The course will encourage students to develop the ability to place behaviour and relationships in their cultural context, with the help of anthropological concepts and methods developed for that purpose. Particular attention will be paid to the way language, emotion and daily experience are interconnected especially in learning situations and students will have practice in observation and ethnographic description .

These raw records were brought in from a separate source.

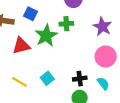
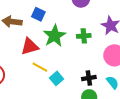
green cross: (66, 24) -> (84, 36), moved
yellow line: (19, 82) -> (40, 67), moved

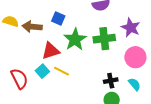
green cross: (84, 36) -> (104, 39), size x1.5
cyan square: (56, 78) -> (42, 71), moved

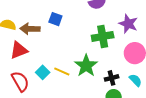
green star: (75, 39) -> (86, 66), moved
red triangle: (51, 51) -> (19, 50), moved

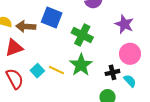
blue square: (55, 19) -> (52, 18), size x1.5
green cross: (103, 36) -> (82, 35), moved, turned 35
black cross: (112, 78) -> (112, 72), moved

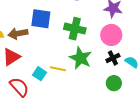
pink circle: (130, 54) -> (111, 35), moved

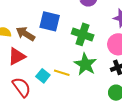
brown arrow: (18, 34) -> (25, 34), turned 36

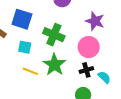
cyan square: (43, 76) -> (25, 47), moved, turned -32

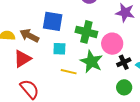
pink circle: (89, 47) -> (112, 44), moved

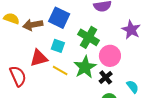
brown arrow: (29, 36) -> (33, 25), turned -54
red triangle: (22, 59) -> (39, 58), moved
black cross: (124, 62) -> (106, 77), moved, turned -32

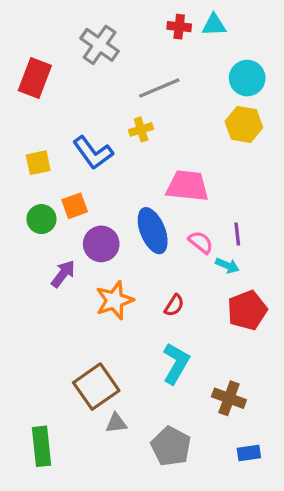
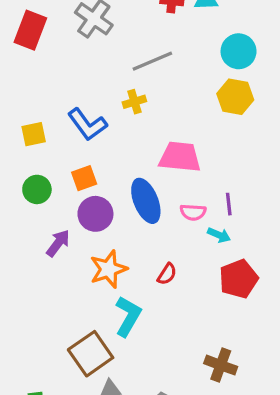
red rectangle: (35, 78) -> (30, 30), moved
orange square: (75, 206) -> (84, 178), moved
pink semicircle: (201, 242) -> (193, 212), turned 145
cyan L-shape: (176, 363) -> (128, 316), moved

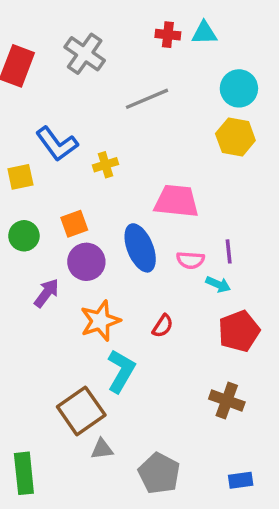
yellow cross: (134, 102) -> (105, 165), moved
blue L-shape: (87, 124) -> (57, 144), moved
brown cross: (221, 365) -> (227, 401), moved

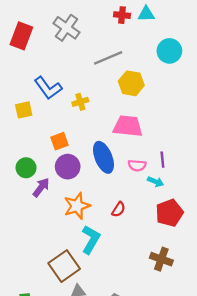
yellow hexagon: (235, 137) -> (131, 83), moved
green circle: (24, 236) -> (26, 168), moved

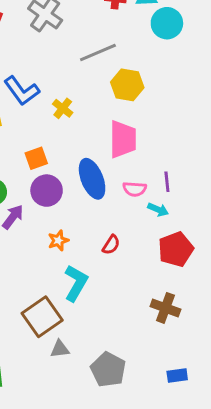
cyan circle: (169, 51) -> (167, 23), moved
yellow cross: (80, 102) -> (63, 108), turned -35
pink trapezoid: (128, 126) -> (123, 139), turned 84
orange star: (77, 206) -> (58, 240), size x0.6

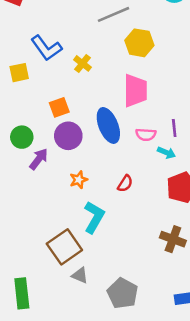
gray triangle: (60, 349) -> (80, 275), turned 30

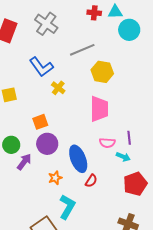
blue L-shape: (46, 48) -> (41, 67), moved
blue ellipse: (108, 125) -> (78, 159), moved

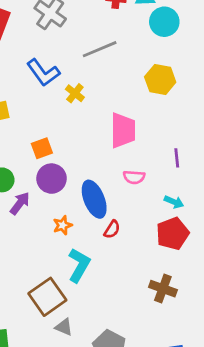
yellow hexagon: (102, 72) -> (160, 79), moved
yellow cross: (58, 88) -> (75, 93), moved
purple line: (129, 138) -> (177, 158), moved
cyan arrow: (123, 157) -> (174, 202), moved

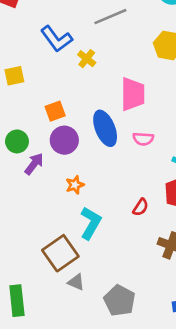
blue ellipse: (94, 199) -> (105, 128), moved
red semicircle: (112, 229) -> (141, 207), moved

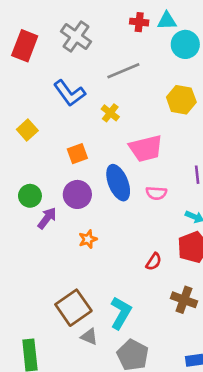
yellow cross: (87, 59) -> (110, 113), moved
yellow square: (14, 76) -> (27, 130), turned -30
pink trapezoid: (133, 94) -> (146, 148), turned 76
orange square: (55, 111) -> (77, 154), moved
cyan L-shape: (91, 223) -> (121, 313), moved

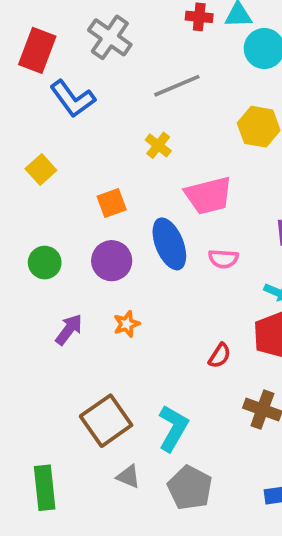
blue L-shape: (69, 93) -> (73, 99), moved
purple arrow: (47, 218) -> (69, 330), moved
gray triangle: (89, 337) -> (128, 477), moved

Bearing in mind the conceptual paradigms and new subjects which have emerged since the 1970s( Maalouf), the first part of the course will take into account, on the one hand, examples of reflexive ethnographies which highlight the changed nature of the relationship between anthropologists and their subjects, and, on the other, the questions which the movements of people and information pose for the ethnographic description of local situations ( Schultz e Lavenda, Abu Lughod). The second part of the course will focus on the relationship between emotion, communication, gender and social hierarchy with special reference to some Middle Eastern societies( Abu Lughod , Duranti).
Prescribed texts
Schultz, E.A. e Lavenda, R.H, Antropologia Culturale, Zanichelli, Bologna, 1999( cap.1-4,9-12).
Maalouf, A.,L’identità, Bompiani, Milano, 2005
Duranti, A., Etnografia del parlare quotidiano, Nuova Italia Scientifica, Roma 1992.
Abu Lughod, L. Sentimenti velati. Onore e poesia in una società beduina, Le Nuove Muse, Torino 2007.
The examination will take the form of a written essay and its discussion, for the students who regularly attend the course, and in an oral examination for those who do not.